Grey’s Hospital healthcare workers have alleged that three more wards have opened at the hospital to cater for Covid-19 patients but staff have not been adequately prepared.
“More than 10 nurses and staff members have been infected in the past few weeks and I am suspecting [there are] more. We do not have appropriate PPE and the hospital only offers us plastic aprons.
“We are not even allowed to get PPE from the surgery ward,” said a healthcare worker from Grey’s hospital.
The union is aggrieved that in most hospital’s workers are not given the correct PPE, are victimised for questioning managers, are not allowed to self-isolate if they suspect they may be positive and that the Department of Health does not provide accurate statistics with regards to the number of affected healthcare workers.
Nehawu’s general secretary Zola Saphetha said nationally they had uncovered a general shortage in PPE at the facilities they had visited.
He said the stay-away in August and September will be in the form of a complete withdrawal of their labour.
He said recent statistics provided by the Department of Health showed that about 13 000 workers in the health sector had been infected with Covid-19 and more than 100 had died.
No response was received from the Department of Health in relation to these issues.
NEHAWU said from the visits to hospitals around the country, the team had discovered:
• Managers refused to carry out fumigation after a member tests positive.
• Members victimised for raising questions about the lack of PPE, the absence of daily screening of healthcare workers, and the refusal by managers to allow workers to self-isolate if they reasonably suspected they have been exposed.
• Shop stewards forced to sign confidentiality forms, which means that they are not supposed to report or raise concerns about how the institution is managing the Covid-19 issues.
• Managers regularly issued written warnings to workers who refuse to work under the conditions that they deem unsafe (due to lack of PPE).

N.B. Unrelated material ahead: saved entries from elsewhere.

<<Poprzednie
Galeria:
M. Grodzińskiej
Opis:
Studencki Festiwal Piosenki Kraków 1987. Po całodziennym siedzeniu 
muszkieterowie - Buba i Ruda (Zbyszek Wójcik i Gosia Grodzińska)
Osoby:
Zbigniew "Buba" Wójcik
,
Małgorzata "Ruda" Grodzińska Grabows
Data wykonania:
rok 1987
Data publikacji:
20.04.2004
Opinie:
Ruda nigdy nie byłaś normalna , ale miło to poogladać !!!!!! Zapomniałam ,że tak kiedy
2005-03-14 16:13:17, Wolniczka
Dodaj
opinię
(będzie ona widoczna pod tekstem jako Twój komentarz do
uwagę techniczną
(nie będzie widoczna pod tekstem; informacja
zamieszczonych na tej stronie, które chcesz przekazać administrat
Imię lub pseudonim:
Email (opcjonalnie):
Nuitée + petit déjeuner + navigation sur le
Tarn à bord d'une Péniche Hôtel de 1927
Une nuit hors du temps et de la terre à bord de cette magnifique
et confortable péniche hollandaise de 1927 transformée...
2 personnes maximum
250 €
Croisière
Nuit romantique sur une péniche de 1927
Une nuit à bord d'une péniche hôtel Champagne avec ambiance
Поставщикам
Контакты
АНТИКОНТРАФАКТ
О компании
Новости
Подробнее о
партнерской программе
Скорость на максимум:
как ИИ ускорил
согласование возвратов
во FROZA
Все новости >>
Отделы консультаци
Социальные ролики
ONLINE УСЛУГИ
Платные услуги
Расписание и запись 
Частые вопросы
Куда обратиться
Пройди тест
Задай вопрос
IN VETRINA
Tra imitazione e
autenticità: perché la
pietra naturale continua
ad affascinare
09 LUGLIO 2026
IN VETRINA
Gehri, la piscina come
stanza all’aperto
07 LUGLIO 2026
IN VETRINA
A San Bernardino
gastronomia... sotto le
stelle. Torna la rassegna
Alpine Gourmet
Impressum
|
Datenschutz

NEHAWU’S general secretary Zola Saphetha said they wanted:
• compliance with the Occupational Health and Safety Act;
• infected workers to only return to work after completing 10-day mandatory self-isolation;
• strict adherence to personal hygiene, wearing of masks and social distancing;
• prohibition on managers preventing workers from quarantining if they believe they have been exposed, whet-her at home or at the workplace;
• prohibition of managers forcing Covid-19 positive staff to work;
• daily screening of workers and a roll-out of a national testing programme of non-communicable diseases, as many of the frontline workers live with underlying diseases without being aware of it;
• government to abandon the current decentralised and fragmented approach in the procurement of PPE;
• a review of the process of reporting on Covid-19 fatalities;
• all vacant posts in the public healthcare sector to be filled; and
• risk allowance for frontline workers.